In the last article in this issue, Camacho et al. explore the association between different motivational profiles, generated through cluster analysis, and writing performance in a sample of sixth-grade Portuguese students. Motivational profiles were based on students' implicit theories of ability (i.e., growth vs. fixed ability mindset) and achievement goals. Cluster analyses revealed two distinct writing motivation profiles—students with a growth mindset who were less oriented toward performance-approach and performance-avoidance goals and students with a fixed mindset who were more oriented toward performance-approach and performance-avoidance goals. Students in the growth mindset and less performance-oriented profile cluster wrote opinion texts with better quality and earned higher writing grades than students in the fixed mindset and more performance-oriented profile cluster.
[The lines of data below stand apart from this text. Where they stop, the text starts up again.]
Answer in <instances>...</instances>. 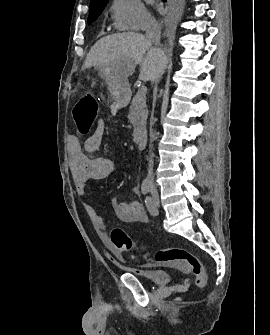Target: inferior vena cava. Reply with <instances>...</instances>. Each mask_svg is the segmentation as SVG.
Wrapping results in <instances>:
<instances>
[{"label":"inferior vena cava","instance_id":"1","mask_svg":"<svg viewBox=\"0 0 270 335\" xmlns=\"http://www.w3.org/2000/svg\"><path fill=\"white\" fill-rule=\"evenodd\" d=\"M145 32H146L147 40H150V42H152V44H155V46H160L161 30H160V26H159V24H157L156 20H146ZM161 76H162V74H160V76H157V78H155V80H153V82L155 84V88H154L155 96L157 94V84H158L159 78H161ZM150 126H151V128H150V138H151L150 148H152V142H153L152 126H153V122H151ZM152 158H153V154H150L149 169H148V175H147L149 185H154L153 160H152Z\"/></svg>","mask_w":270,"mask_h":335}]
</instances>
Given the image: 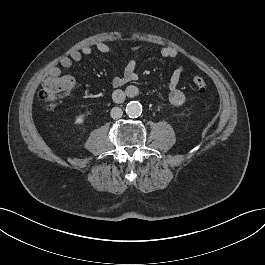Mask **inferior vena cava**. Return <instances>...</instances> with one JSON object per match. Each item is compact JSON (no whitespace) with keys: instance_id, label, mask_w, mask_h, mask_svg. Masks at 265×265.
Wrapping results in <instances>:
<instances>
[{"instance_id":"obj_1","label":"inferior vena cava","mask_w":265,"mask_h":265,"mask_svg":"<svg viewBox=\"0 0 265 265\" xmlns=\"http://www.w3.org/2000/svg\"><path fill=\"white\" fill-rule=\"evenodd\" d=\"M110 115H111V117H112L113 119H119V118L122 117V115H123V111H122V109L119 108V107H113V108L111 109Z\"/></svg>"}]
</instances>
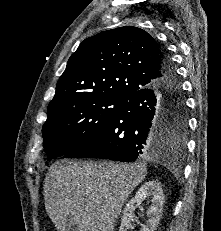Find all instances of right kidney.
Listing matches in <instances>:
<instances>
[{
	"mask_svg": "<svg viewBox=\"0 0 221 231\" xmlns=\"http://www.w3.org/2000/svg\"><path fill=\"white\" fill-rule=\"evenodd\" d=\"M147 199L151 202L147 209V223L141 231H155L162 216L164 204V194L161 184L156 180H151L143 184L136 192L135 196L128 202L123 211L119 231H128L132 228L131 222L134 220V211L142 202Z\"/></svg>",
	"mask_w": 221,
	"mask_h": 231,
	"instance_id": "1",
	"label": "right kidney"
}]
</instances>
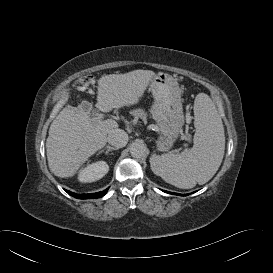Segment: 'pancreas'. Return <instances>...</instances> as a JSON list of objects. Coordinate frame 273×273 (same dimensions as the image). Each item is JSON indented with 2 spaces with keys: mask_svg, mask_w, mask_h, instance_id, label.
<instances>
[{
  "mask_svg": "<svg viewBox=\"0 0 273 273\" xmlns=\"http://www.w3.org/2000/svg\"><path fill=\"white\" fill-rule=\"evenodd\" d=\"M130 113L135 118H141L143 121H146L147 119V113L143 109H135L132 110Z\"/></svg>",
  "mask_w": 273,
  "mask_h": 273,
  "instance_id": "obj_1",
  "label": "pancreas"
}]
</instances>
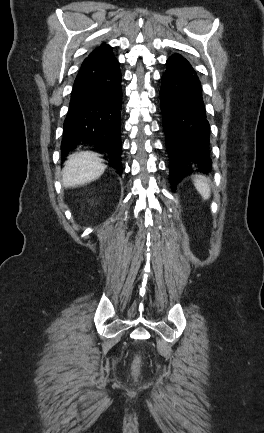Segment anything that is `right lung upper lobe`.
Returning a JSON list of instances; mask_svg holds the SVG:
<instances>
[{
	"mask_svg": "<svg viewBox=\"0 0 264 433\" xmlns=\"http://www.w3.org/2000/svg\"><path fill=\"white\" fill-rule=\"evenodd\" d=\"M95 50H97L101 53H106V54H111V55L113 54L111 47L109 45H106L105 43L101 44V46L96 48Z\"/></svg>",
	"mask_w": 264,
	"mask_h": 433,
	"instance_id": "obj_1",
	"label": "right lung upper lobe"
}]
</instances>
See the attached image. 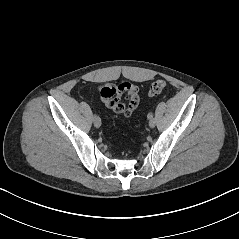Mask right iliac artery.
I'll list each match as a JSON object with an SVG mask.
<instances>
[{"instance_id":"right-iliac-artery-1","label":"right iliac artery","mask_w":239,"mask_h":239,"mask_svg":"<svg viewBox=\"0 0 239 239\" xmlns=\"http://www.w3.org/2000/svg\"><path fill=\"white\" fill-rule=\"evenodd\" d=\"M98 116L96 114L93 115V120H95Z\"/></svg>"}]
</instances>
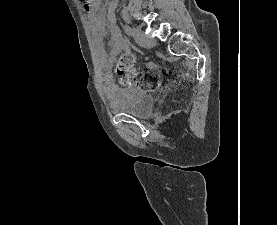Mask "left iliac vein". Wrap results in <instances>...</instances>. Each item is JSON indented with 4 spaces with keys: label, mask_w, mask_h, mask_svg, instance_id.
<instances>
[{
    "label": "left iliac vein",
    "mask_w": 277,
    "mask_h": 225,
    "mask_svg": "<svg viewBox=\"0 0 277 225\" xmlns=\"http://www.w3.org/2000/svg\"><path fill=\"white\" fill-rule=\"evenodd\" d=\"M133 37L136 43L141 47L151 48L155 45L154 40L151 39L149 36H146L143 30L139 28L133 29Z\"/></svg>",
    "instance_id": "4c4485c4"
}]
</instances>
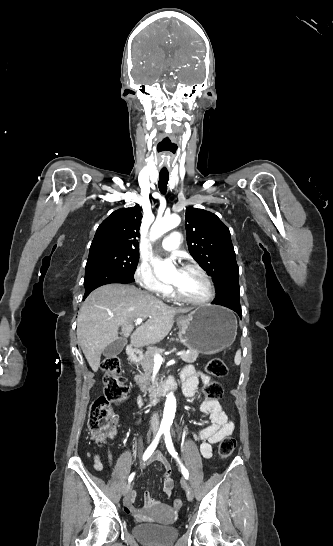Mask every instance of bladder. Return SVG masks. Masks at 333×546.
<instances>
[{
  "mask_svg": "<svg viewBox=\"0 0 333 546\" xmlns=\"http://www.w3.org/2000/svg\"><path fill=\"white\" fill-rule=\"evenodd\" d=\"M134 537L149 546H167L176 540L178 531L173 526L140 523L132 528Z\"/></svg>",
  "mask_w": 333,
  "mask_h": 546,
  "instance_id": "bladder-1",
  "label": "bladder"
}]
</instances>
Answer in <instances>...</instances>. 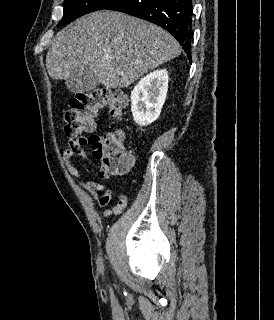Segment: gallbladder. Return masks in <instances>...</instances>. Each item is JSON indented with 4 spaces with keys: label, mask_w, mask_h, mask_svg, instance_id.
<instances>
[{
    "label": "gallbladder",
    "mask_w": 274,
    "mask_h": 320,
    "mask_svg": "<svg viewBox=\"0 0 274 320\" xmlns=\"http://www.w3.org/2000/svg\"><path fill=\"white\" fill-rule=\"evenodd\" d=\"M100 80L94 76L90 68H71L68 72L66 84L69 85V95H82L94 90Z\"/></svg>",
    "instance_id": "bac80fb5"
}]
</instances>
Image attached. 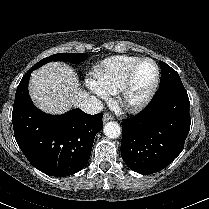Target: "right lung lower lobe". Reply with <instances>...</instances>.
<instances>
[{"label": "right lung lower lobe", "mask_w": 209, "mask_h": 209, "mask_svg": "<svg viewBox=\"0 0 209 209\" xmlns=\"http://www.w3.org/2000/svg\"><path fill=\"white\" fill-rule=\"evenodd\" d=\"M31 72L23 76L16 90L12 112L15 139L38 170L58 177L74 174L90 157L95 135L103 127V114L89 115L80 109L57 116L43 113L28 93Z\"/></svg>", "instance_id": "1"}]
</instances>
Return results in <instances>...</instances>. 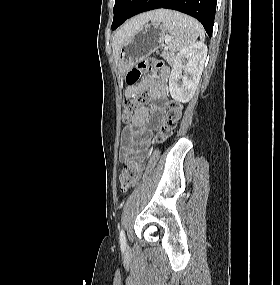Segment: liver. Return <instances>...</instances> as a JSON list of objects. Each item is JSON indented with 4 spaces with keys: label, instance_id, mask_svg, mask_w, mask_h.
<instances>
[{
    "label": "liver",
    "instance_id": "6515ba94",
    "mask_svg": "<svg viewBox=\"0 0 280 285\" xmlns=\"http://www.w3.org/2000/svg\"><path fill=\"white\" fill-rule=\"evenodd\" d=\"M157 12L152 11L138 15L124 25H122L119 30L115 33L112 43L113 54L115 61H118L119 52L122 47L123 42L128 39L135 31H137L141 26L145 25L148 21L156 17Z\"/></svg>",
    "mask_w": 280,
    "mask_h": 285
}]
</instances>
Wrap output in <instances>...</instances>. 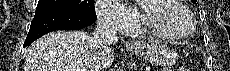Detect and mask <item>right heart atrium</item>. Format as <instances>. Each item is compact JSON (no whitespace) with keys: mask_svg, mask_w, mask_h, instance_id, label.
Here are the masks:
<instances>
[{"mask_svg":"<svg viewBox=\"0 0 230 71\" xmlns=\"http://www.w3.org/2000/svg\"><path fill=\"white\" fill-rule=\"evenodd\" d=\"M96 14L102 24L120 33L127 32L135 25V15L118 0H98Z\"/></svg>","mask_w":230,"mask_h":71,"instance_id":"d8ad5b80","label":"right heart atrium"}]
</instances>
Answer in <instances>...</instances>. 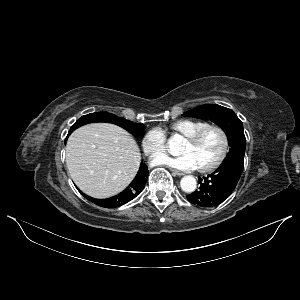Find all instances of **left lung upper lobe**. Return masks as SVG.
<instances>
[{
	"label": "left lung upper lobe",
	"instance_id": "left-lung-upper-lobe-1",
	"mask_svg": "<svg viewBox=\"0 0 300 300\" xmlns=\"http://www.w3.org/2000/svg\"><path fill=\"white\" fill-rule=\"evenodd\" d=\"M183 116L204 120L211 119L225 131L228 137L229 146L231 147L228 155L244 157L246 139L243 124L231 109L216 104H208L189 110Z\"/></svg>",
	"mask_w": 300,
	"mask_h": 300
}]
</instances>
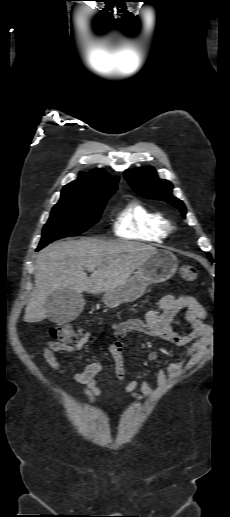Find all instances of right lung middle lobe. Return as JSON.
<instances>
[{"label":"right lung middle lobe","instance_id":"obj_1","mask_svg":"<svg viewBox=\"0 0 230 517\" xmlns=\"http://www.w3.org/2000/svg\"><path fill=\"white\" fill-rule=\"evenodd\" d=\"M114 192L86 200L60 199L43 228L39 248L54 240L78 235L98 222L106 201Z\"/></svg>","mask_w":230,"mask_h":517}]
</instances>
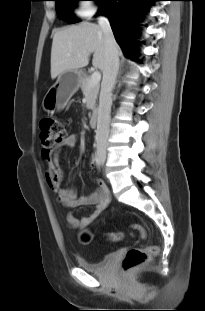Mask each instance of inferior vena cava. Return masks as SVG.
I'll return each instance as SVG.
<instances>
[{"mask_svg": "<svg viewBox=\"0 0 205 311\" xmlns=\"http://www.w3.org/2000/svg\"><path fill=\"white\" fill-rule=\"evenodd\" d=\"M98 24L105 37V67L99 97L96 144L97 149L106 151L110 132V112L112 105V91L116 83L119 70L118 45L115 41L110 22L107 17L100 16Z\"/></svg>", "mask_w": 205, "mask_h": 311, "instance_id": "602c4592", "label": "inferior vena cava"}]
</instances>
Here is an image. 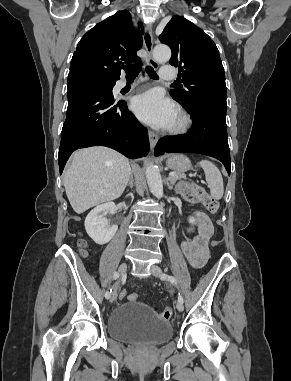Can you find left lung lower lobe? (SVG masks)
<instances>
[{
	"mask_svg": "<svg viewBox=\"0 0 291 381\" xmlns=\"http://www.w3.org/2000/svg\"><path fill=\"white\" fill-rule=\"evenodd\" d=\"M193 119L191 130L184 135L165 136L155 147L156 156L164 153H199L220 160L230 175L226 107L196 105L187 110Z\"/></svg>",
	"mask_w": 291,
	"mask_h": 381,
	"instance_id": "left-lung-lower-lobe-1",
	"label": "left lung lower lobe"
}]
</instances>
Overall, the articles in this issue of Topics in Language Disorders suggest that attending to motivation when providing instruction and interventions to students who struggle with literacy may be beneficial, though the evidence is in the emergent stages of development and thus far appears mostly suggestive but not conclusive in terms of the positive impacts associated with the addition of motivational supports and strategies. This issue should help readers come away with a greater understanding of the complexities of human motivation and ways in which it can be addressed in instructional and intervention contexts.